I inhale lightly, but my lungs burn, a searing pain sending me into a hacking coughing fit. Yet there she is among the salt laden air filling my nostrils! Barely perceptible, but the smell we all grew up with, a smell we took for granted all our lives is unmistakable, the smell we've long missed; the scent of the Australian bush, heavy with Eucalyptus oil.
I'm coughing again, gripping the rail, gasping for breath, lungs on fire.
"You alright there, cobber," the man with the pipe asks.
"Chlorine gas," I choke out between coughs, "Place called Passchendaele."
"Ah, you unlucky bastard." In the dark I can tell he's nodding, then turns to face me, a crutch I'd not noticed holding him up where he's missing his right leg below the knee. "I copped it at Messines."
"I was there too, cunt of a stoush."
"As they all were. Me leg's still there with some of me cobbers, feeding the worms."
They must be some of the best fed worms on Earth, and it's all we need to say before turning to face the new dawn as more men appear at the rail; men missing arms and legs, or have terribly scarred skin, or like me, their lungs are damaged, some damaged in more ways than one. All of us have minds and souls damaged too, with unspeakable horrors still visiting us, even after all our time away from the front, even this close to home.
~0~
We put into Fremantle and the West Australians among us prepare to leave the ship.
"I'll have a drink for yer all at the first pub I come ta," says Cec Morgan, a sheep farmer from somewhere here in the west. "Reckon I'll be pissed in about half an hour."
"I hear ya can't hold ya liquor any more, cobber," I say with a straight face, holding out my right hand to his missing right hand.
Everyone laughs, especially Cec, and he places his stump in my palm and shakes it up and down, and laughs. "I'll have to learn to use me left, but got other uses for me, ah, extra-large short arm here. The girls are gonna love it, it's the right shape and all. Tried it out on a pommy nursing sister back at the convalescent home."
"And she loved every inch of it, or so we heard a thousand times or more," Dennis Burke says in a mocking tone, which is what I'm sure we're all thinking, and Malcolm Byrne grins and winks, saying, "You'll need that thing since Jerry shot your middle leg away."
All of us are laughing, and our cabin-mate Cec grins and gropes at the bulge in the front of his trousers and shakes his head. "Jerry's a lousy shot and only took me left nut."
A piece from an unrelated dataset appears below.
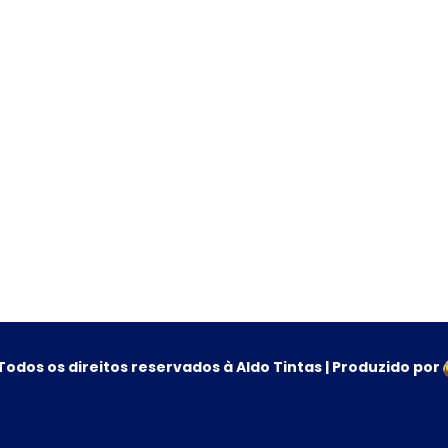
Todos os direitos reservados à Aldo Tintas | Produzido por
We slap him on the back and someone shoves a lit cigarette between his lips, and he grins again, hoists his kit bag, turns and heads towards the line of men waiting at the top of the gangway. A man with no legs is lifted over the side in a bosun's chair, and as he swings by I can see the look in his eyes; the vacant stare, and no one's laughing anymore. Someone does call out, "Good luck, Digger," and he doesn't even turn.
The rest of us remain aboard, unable to disembark for the short duration of the ship's stay, and I spend a great deal of time with my own vacant stare, gazing out across the tops of the dock's timber warehouses between us and the town beyond, the roofs of houses being the first hint of civilisation we've seen for a long time. It's home, but not home as I know it because it's much too dry and flat, and I'm not paying too much attention anyhow.
Our ship leaves in the morning and we don't make landfall again for several days, skirting the south-west corner, then heading east across the rough seas of the Great Australian Bight, swinging in our hammocks at night, for there isn't enough fixed berths for all of us, and later the morning sun rises off our bow again.
During a fit-full sleep several nights later, one of the boys starts banging on cabin doors, yelling, "We've turned north into Port Phillip Bay, lads!"